Brookfield Asset, the firm that officially moved its head office to New York from Toronto this year, reported its fourth-quarter and year-end earnings Wednesday in United States dollars. The company said it had net income of $2.168 billion, up from $1.839 billion a year earlier.


It also said it increased the dividend it pays out to shareholders.


"Driven by the growth in our flagship and complementary funds and credit business, this positive outlook and our strong financial position enabled us to raise our quarterly dividend by 15%," Teskey said in a statement accompanying Brookfield Asset Management's earnings.


Last week, the company closed a previously announced transaction between Brookfield Asset Management, or BAM, and Brookfield Corp. Publicly traded Brookfield Asset Management now owns the company's entire asset management business.


Under the deal approved by shareholders, Brookfield Corp. exchanged its 73% private ownership in the asset management business for an equivalent interest in public shares of BAM.


Brookfield, topping more than $1 trillion in assets under management for the first time in 2024, introduced a plan to position BAM for broader index inclusion.


"We have since made significant progress by relocating our corporate headquarters to the U.S. — where most of our senior management is based — and which represents our largest employee base, as well as the majority of our revenues and assets under management," said Flatt and Teskey, in their letter. "As we have previously noted, we also expect the board’s composition will increasingly reflect our U.S. focus."


Flatt recently took over the position of chair of Brookfield Asset Management after Mark Carney, the former governor of both the Bank of Canada and the Bank of England, stepped down last month to run for the leadership of the federal Liberal Party and potentially to become prime minister of Canada.

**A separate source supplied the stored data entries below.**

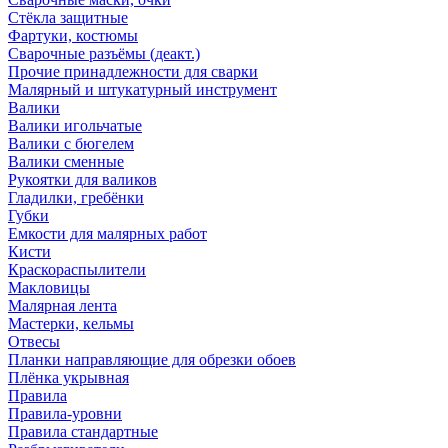
Стёкла защитные
Фартуки, костюмы
Сварочные разъёмы (деакт.)
Прочие принадлежности для сварки
Малярный и штукатурный инструмент
Валики
Валики игольчатые
Валики с бюгелем
Валики сменные
Рукоятки для валиков
Гладилки, гребёнки
Губки
Емкости для малярных работ
Кисти
Краскораспылители
Макловицы
Малярная лента
Мастерки, кельмы
Отвесы
Планки направляющие для обрезки обоев
Плёнка укрывная
Правила
Правила-уровни
Правила стандартные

Brookfield Asset Management said it raised over $700 million of capital for real estate during the quarter, including nearly $500 million for the fifth vintage of its flagship real estate fund strategy. The company expects to hold a final close for this flagship in the first half of 2025.


Brookfield said it spent $2.4 billion, including the deployment of over $800 million from its fifth real estate flagship fund into a portfolio of U.S. multifamily properties that includes nearly 5,000 units, and a portfolio of 14 United States student-housing assets with almost 9,000 beds. It also agreed to sell a portfolio of Tritax EuroBox properties to Segro after completing the acquisition of Tritax, the listed industrial investor.


The asset manager monetized $1.8 billion of capital with transaction that included selling a portfolio of shopping malls in the United Kingdom.


"We are ready to monetize a number of investments where we have created value through our operating expertise. We believe 2025 will be a good year to pursue some of these capital recycling initiatives," said Flatt and Teskey in the letter.


On a conference call with analysts, the chief executive said, "Our real estate businesses are picking off some excellent properties at very attractive entry points, similar to previous cycles."